LVSL – Vous avez fait le choix d’écrire Retour à Reims sur le mode d’une autobiographie transfigurée en analyse historique et théorique, que certains critiques ont d’ailleurs nommé une auto-sociographie. Pourquoi ne pas avoir choisi la voie littéraire pour cette archéologie de la subjectivation, et quelle est finalement la supériorité de la théorie sur la littérature dans ce contexte ?

Didier Eribon – Ce mode d’écriture n’est pas vraiment un choix. Disons plutôt qu’il s’est imposé à moi dans la suite de mes ouvrages antérieurs, même si j’ai essayé de faire quelque chose de tout à fait nouveau. Je n’ai jamais envisagé d’écrire ce livre comme un texte littéraire, dans la mesure où je ne me considère pas comme un écrivain. Certains l’ont fait avant moi, et je pense notamment à Annie Ernaux avec ses livres superbes que sont La Place ou Une femme. Ce sont des livres que j’admire et auxquels je rends hommage dans Retour à Reims. Mais mon registre d’intervention et d’écriture est différent : c’est celui de la sociologie, de la théorie politique, de la philosophie. Je n’ai pas considéré ce livre, en l’écrivant, comme une autobiographie transfigurée en analyse politique, mais plutôt, à l’inverse, si j’ose dire, comme un ensemble d’analyses théoriques et politiques qui allait prendre comme modalité d’écriture un récit autobiographique ou, pour employer un terme plus exact, auto-analytique. J’ai voulu y développer une philosophie de la subjectivation : au cœur de ma démarche se trouve la question de la subjectivité, comme étant toujours inscrite dans le social, comme étant sociale de part en part. L’autoanalyse a été pour moi un moyen de mener à bien une analyse théorique générale ; mais cette démarche répondait aussi à une nécessité personnelle : je me suis senti poussé à écrire ce livre pour m’expliquer avec moi-même, c’est-à-dire m’expliquer sur mon rapport avec ma famille, mes parents, la classe sociale d’où je viens, et la distance entre celle-ci et la classe sociale dans laquelle je vis désormais…. L’autobiographie, l’auto-analyse, et l’analyse théorique se sont donc entrecroisées comme des éléments d’écriture ou des strates d’écriture dans cet effort pour « me » comprendre, c’est-à-dire, finalement, pour comprendre, à travers moi, la structure sociale, les rouages de l’existence et de la reproduction des classes sociales, dans et par le système scolaire notamment, et le fonctionnement du monde social.

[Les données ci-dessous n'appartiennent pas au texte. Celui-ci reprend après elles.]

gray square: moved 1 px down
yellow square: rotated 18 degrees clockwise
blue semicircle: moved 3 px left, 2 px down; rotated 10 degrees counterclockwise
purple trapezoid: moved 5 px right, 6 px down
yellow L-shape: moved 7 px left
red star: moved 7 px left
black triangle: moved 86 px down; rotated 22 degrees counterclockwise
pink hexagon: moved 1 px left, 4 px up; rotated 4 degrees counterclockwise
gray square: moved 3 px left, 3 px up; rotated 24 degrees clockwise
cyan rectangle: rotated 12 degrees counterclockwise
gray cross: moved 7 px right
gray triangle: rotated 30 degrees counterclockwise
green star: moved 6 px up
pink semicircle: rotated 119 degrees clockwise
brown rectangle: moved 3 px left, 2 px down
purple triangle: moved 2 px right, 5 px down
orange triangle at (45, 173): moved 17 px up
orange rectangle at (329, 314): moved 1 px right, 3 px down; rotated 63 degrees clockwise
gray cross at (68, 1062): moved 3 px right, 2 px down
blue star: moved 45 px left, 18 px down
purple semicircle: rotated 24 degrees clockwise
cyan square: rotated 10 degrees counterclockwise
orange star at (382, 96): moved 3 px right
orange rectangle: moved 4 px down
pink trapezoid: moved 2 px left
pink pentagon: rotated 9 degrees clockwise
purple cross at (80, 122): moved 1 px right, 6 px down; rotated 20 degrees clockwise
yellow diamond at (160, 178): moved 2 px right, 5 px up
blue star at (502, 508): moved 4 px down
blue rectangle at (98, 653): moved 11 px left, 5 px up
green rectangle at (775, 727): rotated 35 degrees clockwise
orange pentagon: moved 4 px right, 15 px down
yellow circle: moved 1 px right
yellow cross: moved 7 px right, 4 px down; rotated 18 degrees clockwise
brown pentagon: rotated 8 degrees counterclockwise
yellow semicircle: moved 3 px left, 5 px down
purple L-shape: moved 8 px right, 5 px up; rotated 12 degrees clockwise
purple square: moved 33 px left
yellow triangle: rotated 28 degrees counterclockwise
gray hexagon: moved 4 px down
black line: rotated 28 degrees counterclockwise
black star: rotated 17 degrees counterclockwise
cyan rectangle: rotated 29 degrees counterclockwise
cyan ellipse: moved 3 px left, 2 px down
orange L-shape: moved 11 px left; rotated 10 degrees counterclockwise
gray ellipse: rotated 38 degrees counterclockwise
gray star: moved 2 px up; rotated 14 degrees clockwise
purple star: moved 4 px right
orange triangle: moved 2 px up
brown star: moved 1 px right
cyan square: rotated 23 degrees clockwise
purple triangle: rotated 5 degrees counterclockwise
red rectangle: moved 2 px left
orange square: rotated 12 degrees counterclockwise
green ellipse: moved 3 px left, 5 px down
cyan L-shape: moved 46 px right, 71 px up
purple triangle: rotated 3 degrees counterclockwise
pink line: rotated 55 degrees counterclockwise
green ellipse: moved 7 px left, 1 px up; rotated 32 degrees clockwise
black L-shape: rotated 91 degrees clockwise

J’ai défini mon projet comme une « introspection sociologique », ce qui peut sembler un oxymore, puisque la sociologie, précisément, est le contraire de la démarche qui consisterait à aller chercher la vérité en soi-même. Elle part de statistiques, d’enquêtes, d’entretiens, de descriptions pour reconstituer les mécanismes extérieurs. Mais il s’est agi pour moi d’explorer mon histoire et ma géographie – disons ma trajectoire – en mobilisant tous les instruments et les concepts de la sociologie telle que je la conçois (les déterminismes de classe, l’analyse du système scolaire, la reproduction sociale, le rapport à la culture, à l’art, les questions liées au genre, à la sexualité, etc.) pour établir une cartographie des mécanismes sociaux et de leur intériorisation par les agents sociaux que nous sommes tous. J’utilisais ces outils pour une exploration de moi-même à travers les strates historico-ethnographiques des différentes périodes de ma vie personnelle et collective – individuelle et sociale.

Didier Eribon – © Ulysse Guttmann-Faure pour LVSL.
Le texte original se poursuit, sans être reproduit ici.